There are lots of demos at CEDIA, but there are really three that stood out for me. The first was the Pioneer Atmos demo. Using their Elite towers and bookshelf speakers it does a fantastic job of putting you in the middle of the action. They were the only room to use the Atmos clips that switch between having it enabled and disabled, so it makes it easy to hear the effect. This demo really helped to sell me on the benefits of Atmos even at home.
GoldenEar Technology also has an Atmos demo but I really enjoyed their two channel demo more.
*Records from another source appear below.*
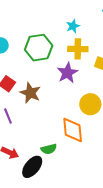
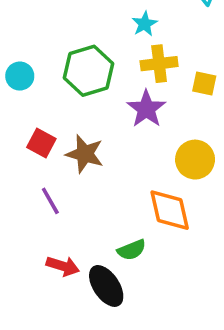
black ellipse: (32, 167) -> (106, 286), turned -65

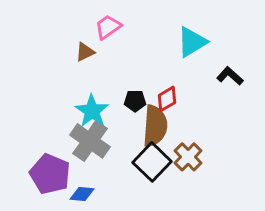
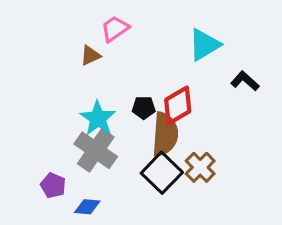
red diamond: (167, 99) -> (178, 106), size x1.4
purple pentagon: (50, 174) -> (53, 185), size x0.6

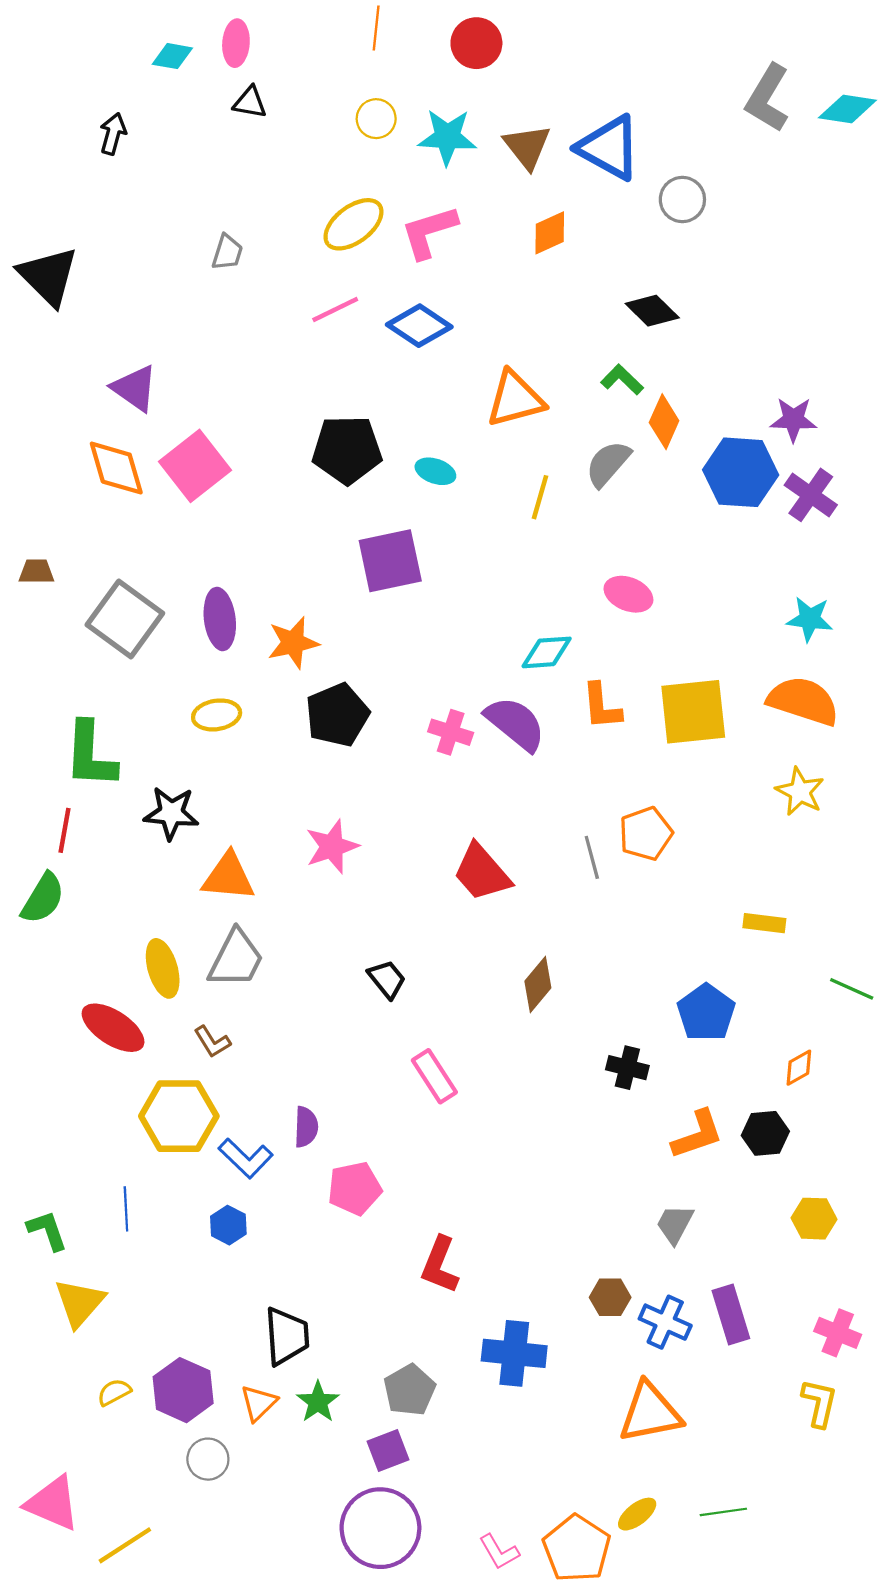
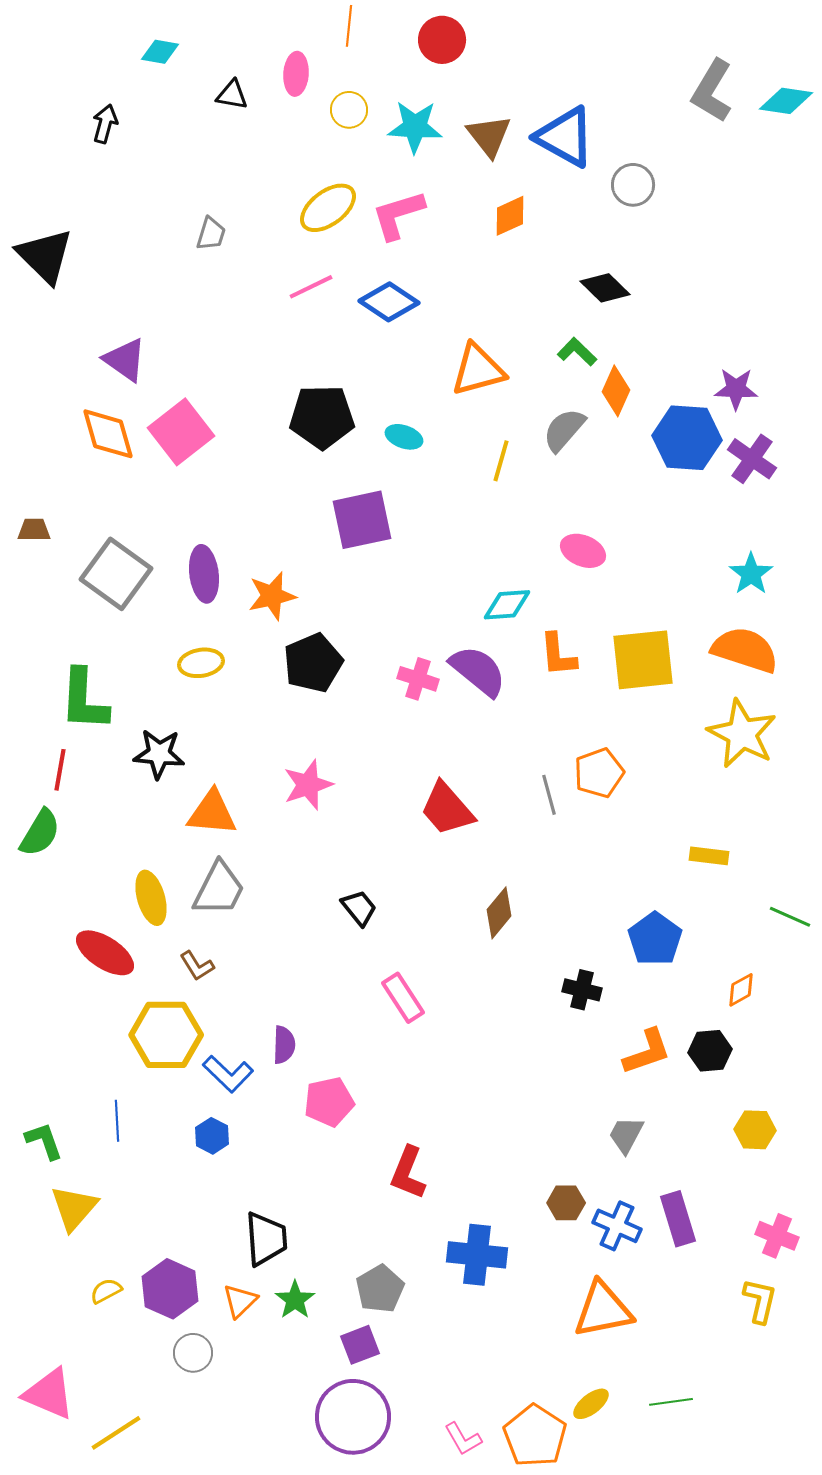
pink ellipse: (236, 43) -> (296, 74), moved
cyan star: (810, 619) -> (751, 574), turned 30
yellow star: (800, 792) -> (742, 734), size x1.5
Using the Auralic Vega DAC, which is one of the best source components I’ve heard in a long time, music sounds fantastic through their Triton Ones. The sound of an upright double bass fills the room as the subwoofers inside of the Triton One’s have no issue hitting those low notes. Choral voices are clear and detailed through the ribbon tweeters and the soundstage is very impressive. The Triton One is a very impressive speaker that is a fantastic value at the $5,000 price.
Finally, Martin Logan has been putting on different demos recently and they did this year again. They are showing off their updated XT speakers, but it is the content that sold me. The Blu-ray of Stop Making Sense was playing all the way through, so Dennis Burger and I just sat down and watched a few tracks. I use that soundtrack for every single speaker or sound bar I review and could watch the film every day. Instead of seeing Transformers or Need for Speed, I got to see a film that is actually wonderful AND sounds amazing.
At the show there were a few products that I really wanted to take home and try out to see how they perform. They may not be new, or the newest technology, but they are the things that catch my eye.
The first thing is the updated JL Audio Fathom subwoofers. I’ve reviewed a lot of subwoofers, but never one of the Fathom models. I know lots of people with them so I have heard them in action and know what they can do. The V2 adds a little bit more power but more importantly an entirely new EQ system. The old models use a single band of analog EQ while the V2 is all-digital and offers 18 bands. This enabled you to get much flatter response from your room than was possible before. The overall gain is also adjusted after calibration so you can turn it on and off and easily hear the difference. Their demo with a pair of Magico S3s showed how much even that speaker can benefit from a subwoofer. The f113 v2 won’t be out until April, and will retail for $4,500, but I really want to see what it can do.
Parasound showed their upcoming Halo Integrated unit. Based on their P5 preamp design, it adds a 160 watt per channel stereo amp (240 watts into 4 ohms) by John Curl. Combined with a 24/192 DAC, a phono preamp with MM and MC toggles, and the ability to work with a home theater processor it is a 21st century integrated amp. The surprising thing to me is that the headphone amp uses a 3.5mm jack but they told me most people with 6.3mm headphones have their own headphone amp already. The Halo Integrated will be out later this year and priced around $2,500.
Finally, I want to see the Epson laser projector. It is only 1080p but that really doesn’t bother me at all. 1500 lumens with a wide color gamut, ISFccc controls, a motorized lens with 10 memories, and deep blacks is all I really need. 30,000 hours of laser life means I can use it until well after my kids are in college and can hand it down to them. It will need to beat the JVC X700 at that price, which is really hard to do, but I am hoping they can.